The researchers say how their paper "highlights how breastfeeding and non-breastfeeding women may experience judgement and condemnation in interactions with health professionals as well as within community contexts, leading to feelings of failure, inadequacy and isolation".
They say there is a "need for strategies and support that address personal, cultural, ideological and structural constraints of infant feeding".
This informative study explores the attitudes and experiences surrounding infant feeding, as well as the perceived barriers and ways this could be changed, looking at a sample of mothers in north-west England.
A common theme revealed by mothers related to public and professional perceptions and expectations around infant feeding practices. Both breastfeeding and non-breastfeeding women discussed a sense of shame around their feeding practice for different reasons.
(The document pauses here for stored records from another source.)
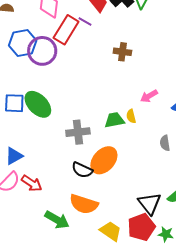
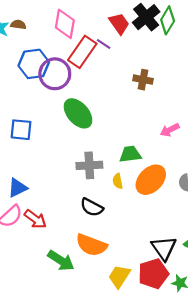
green ellipse: (38, 104) -> (78, 113), moved
yellow semicircle: (131, 116) -> (118, 181), moved
orange ellipse: (104, 160) -> (151, 180), moved
yellow trapezoid: (111, 231) -> (119, 276), turned -95

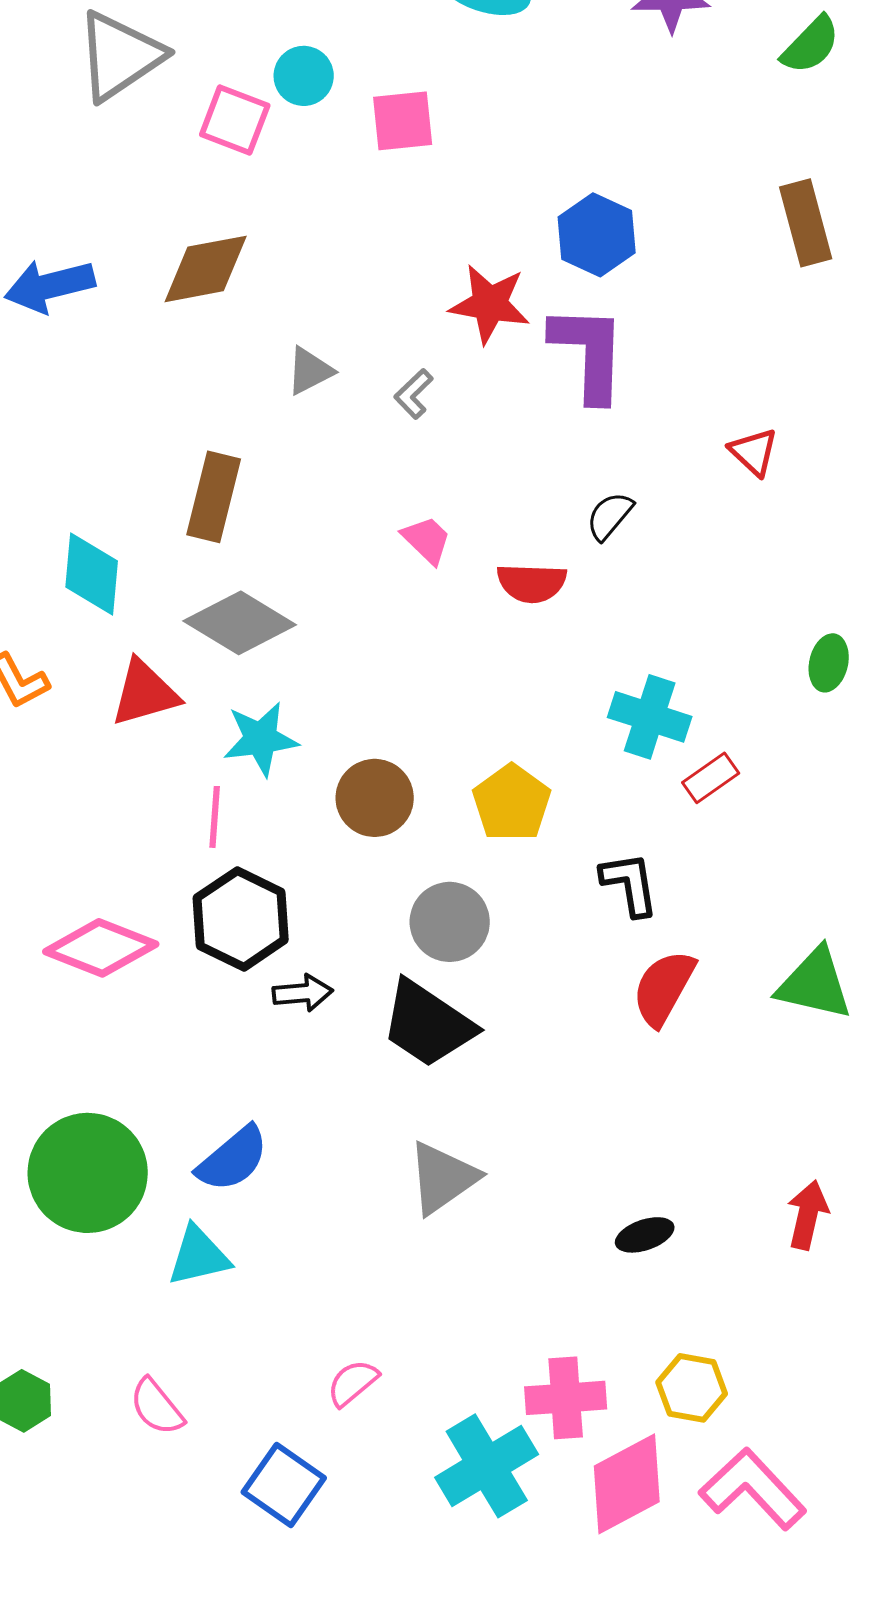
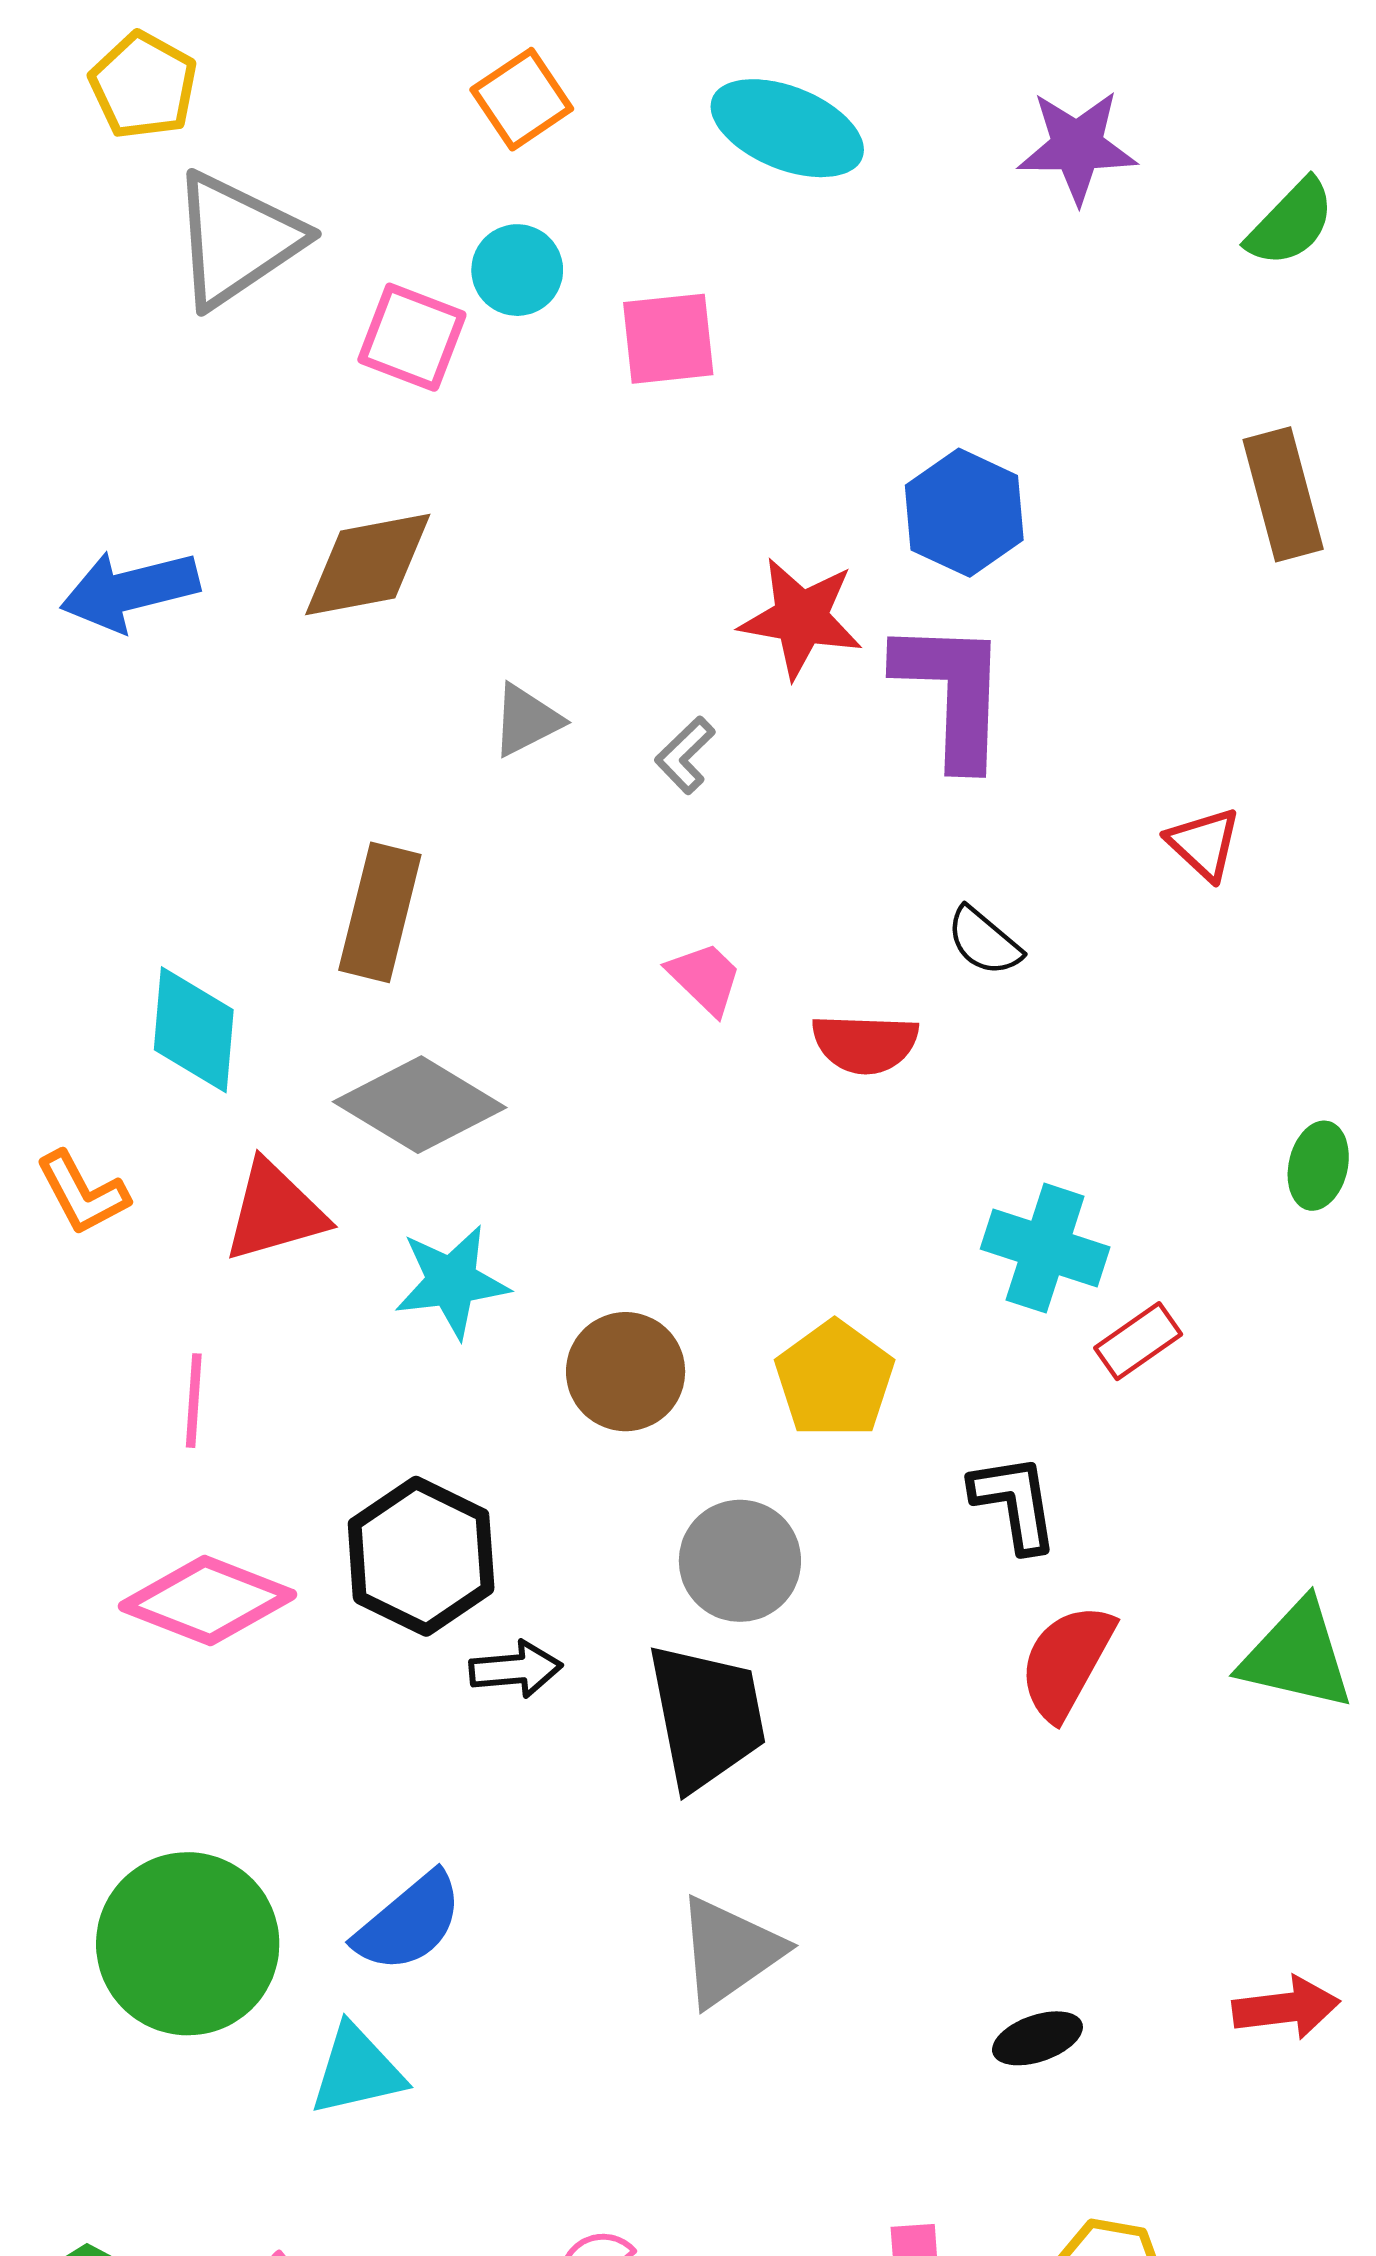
black semicircle: (610, 516) -> (984, 941), turned -90
pink line: (215, 817) -> (194, 1401), moved
black trapezoid: (428, 1024) -> (706, 1716), turned -135
red arrow: (808, 1215) -> (1286, 2008), turned 70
For example, some breastfeeding women discussed concerns about how they are viewed by others when exposing their bodies in public, while conversely women who bottlefeed their baby can feel frowned upon for not breastfeeding. Another common theme discussed by mothers related to feelings of difficulties in accessing support.
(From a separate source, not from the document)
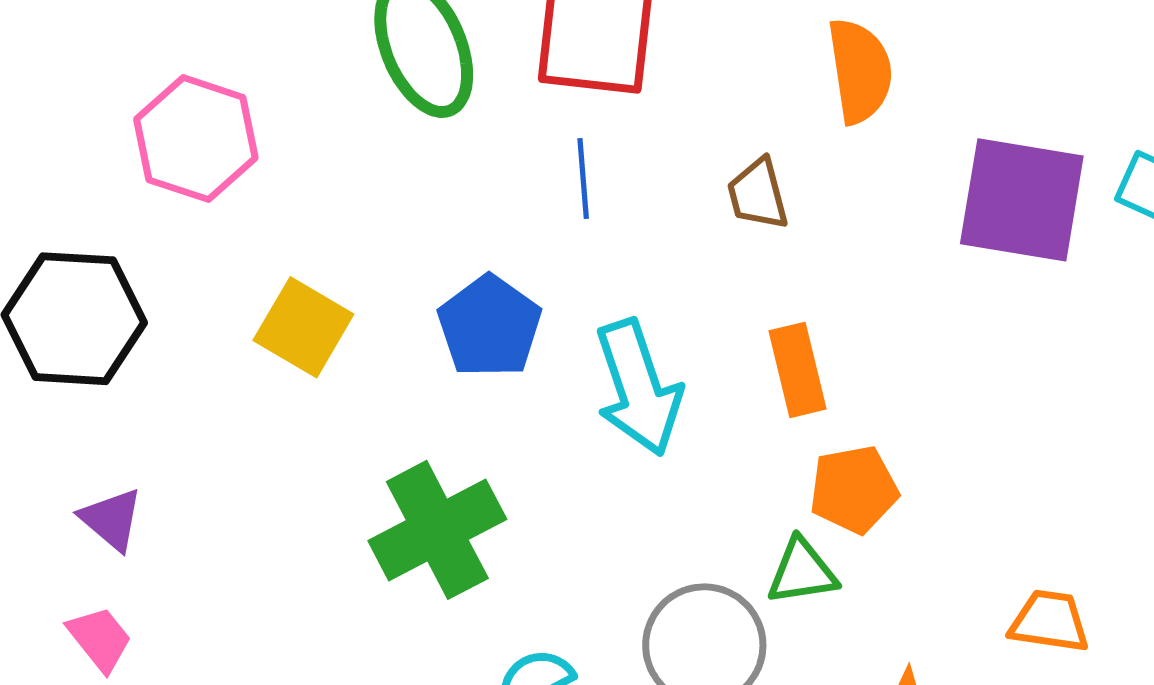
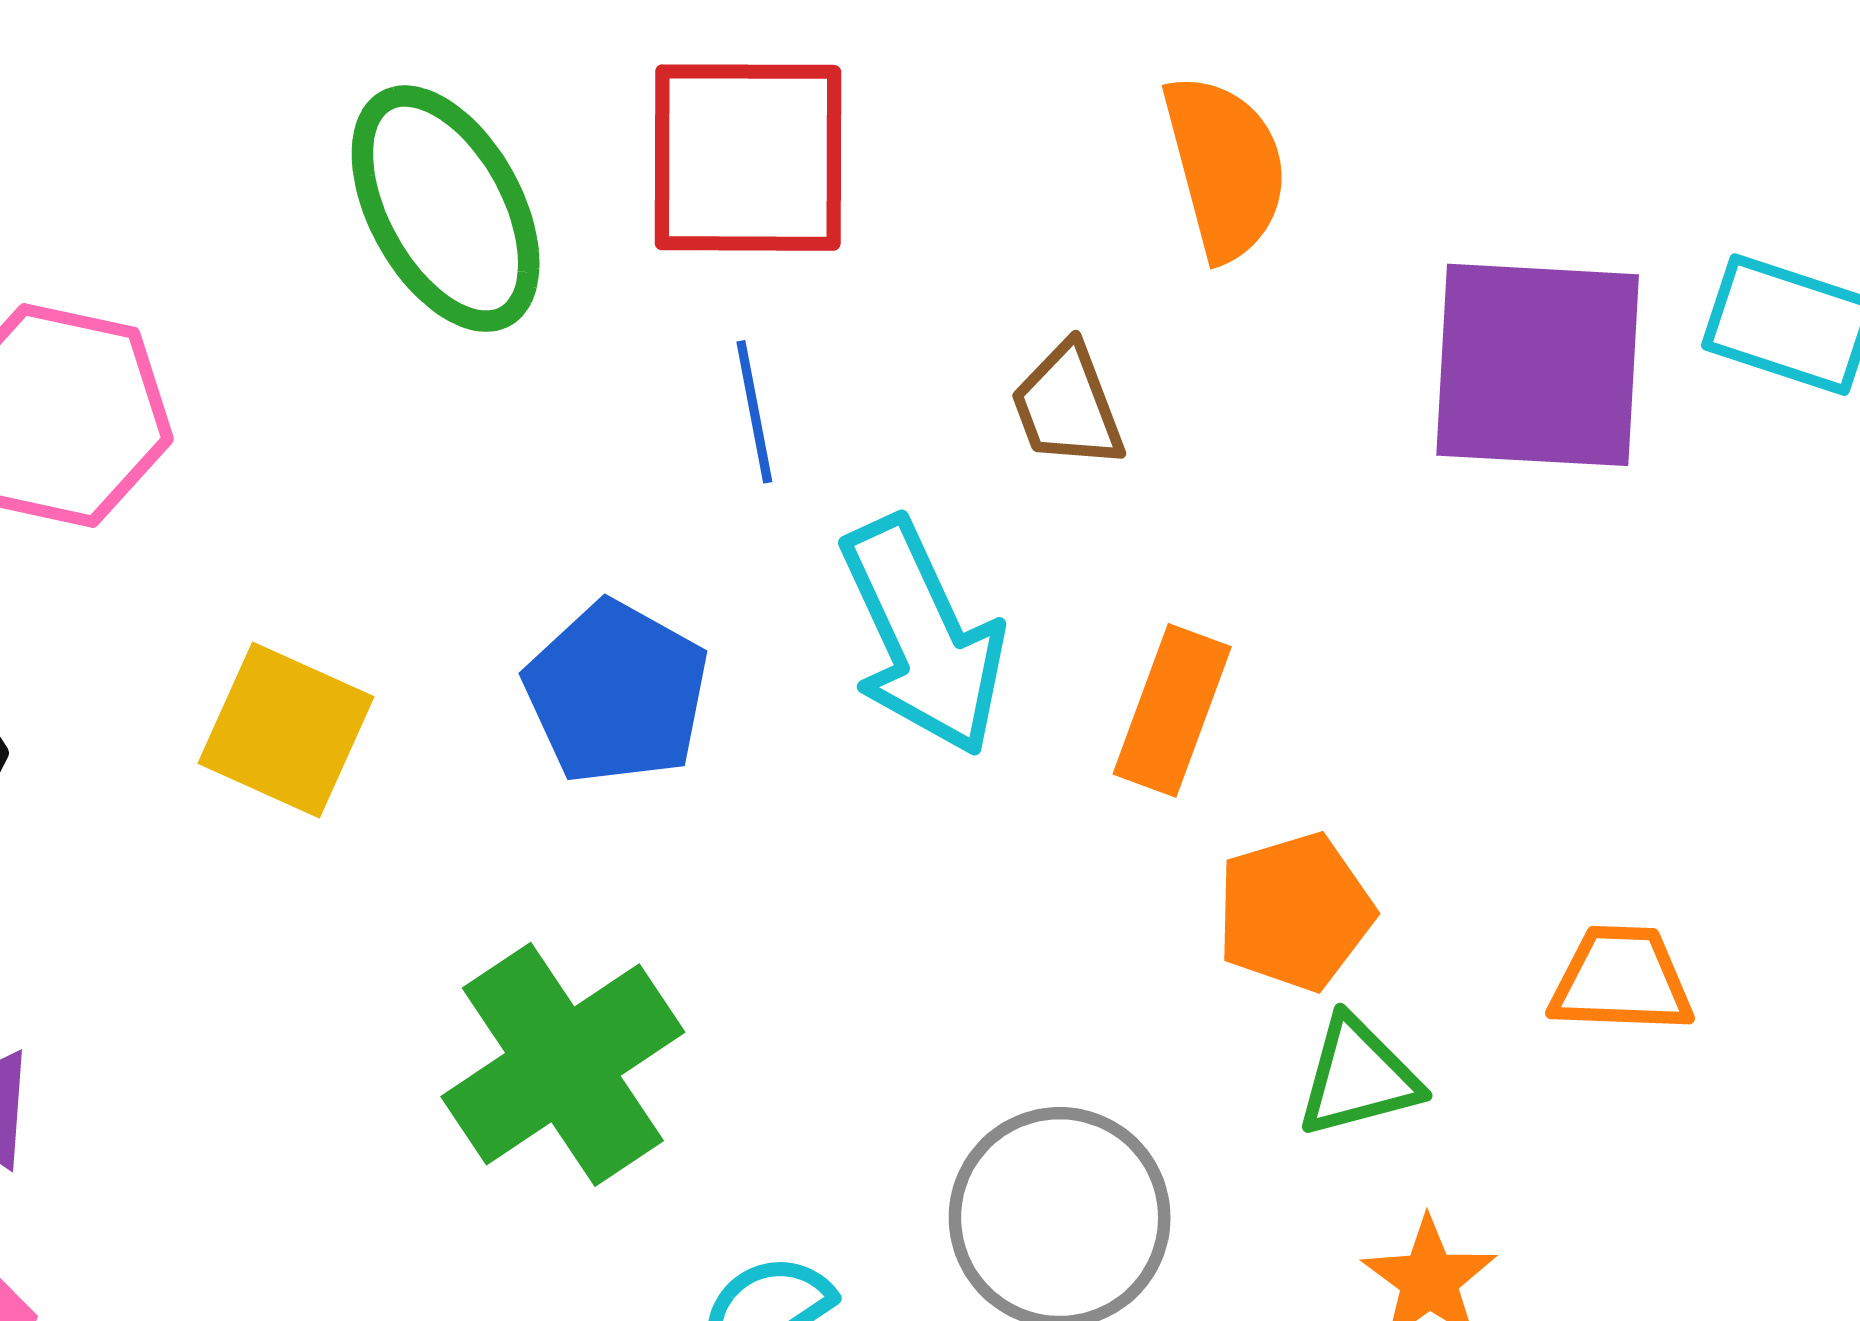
orange rectangle: (798, 370) -> (1172, 710), turned 40
cyan arrow: (638, 388) -> (923, 636), moved
green triangle: (802, 572) -> (1358, 1077), moved
orange trapezoid: (1049, 621) -> (1621, 980), moved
This study has provided new insights into the factors that may induce shame in new mothers. Qualitative research of this nature aims to give a detailed exploration of people's views and experiences, and all data and quotes were carefully collected and analysed.
But because of the depth of the analysis, the sample size in these studies tends to be quite small. This study therefore reflects the experiences of only 63 women in one region of England. With only four mothers from minority ethnic groups, it is not known how representative these experiences are of other cultural groups.
Women should never feel ashamed of breastfeeding in public. If other people take issue with it, it is their problem, not yours.
On the other hand, women who find it just too difficult to breastfeed, or can't for other reasons, should also not feel ashamed or guilty.
While breastfeeding does bring proven health benefits to a baby, having a happy and confident mother is probably as, if not more, important.